Do I need to reset my Hidden and Cell State of my LSTM/GRU when training with batch size >1?

Patrick1 · February 5, 2022, 3:16pm

I have timeseries Data that I want to classify. In my Training Data I have 3 different Classes. Each class has about 50 examples. Each example is a timeseries constisting of 190 timesteps which is about 1.9 seconds .

Summarized:
3 Classes
Each Class has about 50 examples
Examples consist of 190 timesteps

What I did in the beginning was to train with batch size = 1. Now after my model is working and training I want to try different batch sizes. My professor told me I need to reset my hidden state and cell state when training with batch size >1. So after looking through the internet I came up with my following code but I am wondering if this is right. Constently setting my hidden state to 0 inside my forward function makes me think my model should not be able to learn

Here is my Class

class Model_LSTM(nn.Module):

    def __init__(self, n_features, n_classes, n_hidden, n_layers):            

        super().__init__()

        self.lstm = nn.LSTM(

            input_size=n_features,

            hidden_size=n_hidden,

            num_layers=n_layers,

            batch_first=True,

            dropout=0.75,

            bidirectional=True,

        )

        self.linear = nn.Linear()

        # HE-Initialisierung

        weight = torch.zeros(n_layers,n_hidden)

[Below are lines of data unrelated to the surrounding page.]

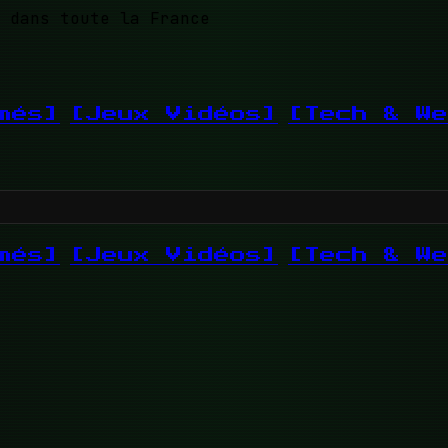
 dans toute la France
més]
[Jeux Vidéos]
[Tech & We
més]
[Jeux Vidéos]
[Tech & We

        nn.init.kaiming_uniform_(weight)

        self.weight = nn.Parameter(weight)

        self.classifier = nn.Linear(n_hidden, n_classes)

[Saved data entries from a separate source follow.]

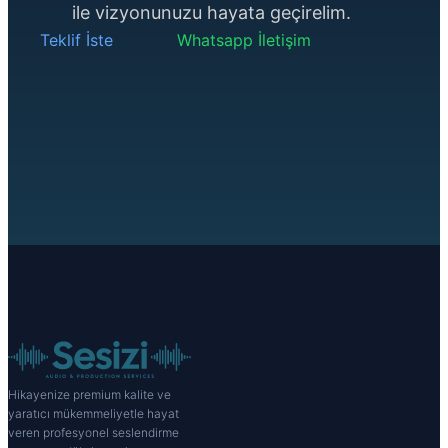
ile vizyonunuzu hayata geçirelim.
Teklif İste
Whatsapp İletişim
Hikayenize premium kalite ve
yaratıcı mükemmeliyetle hayat
veren profesyonel seslendirme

    def init_hidden(self):      

        hidden_state = torch.zeros(self.lstm.num_layers,batch_size,self.lstm.hidden_size)

        cell_state = torch.zeros(self.lstm.num_layers,batch_size,self.lstm.hidden_size)

        return (hidden_state, cell_state)

    def forward(self, x):

        self.hidden = self.init_hidden()

        _, (hidden, _) = self.lstm(x)                  

        out=hidden[-1]                                  

        return self.classifier(out)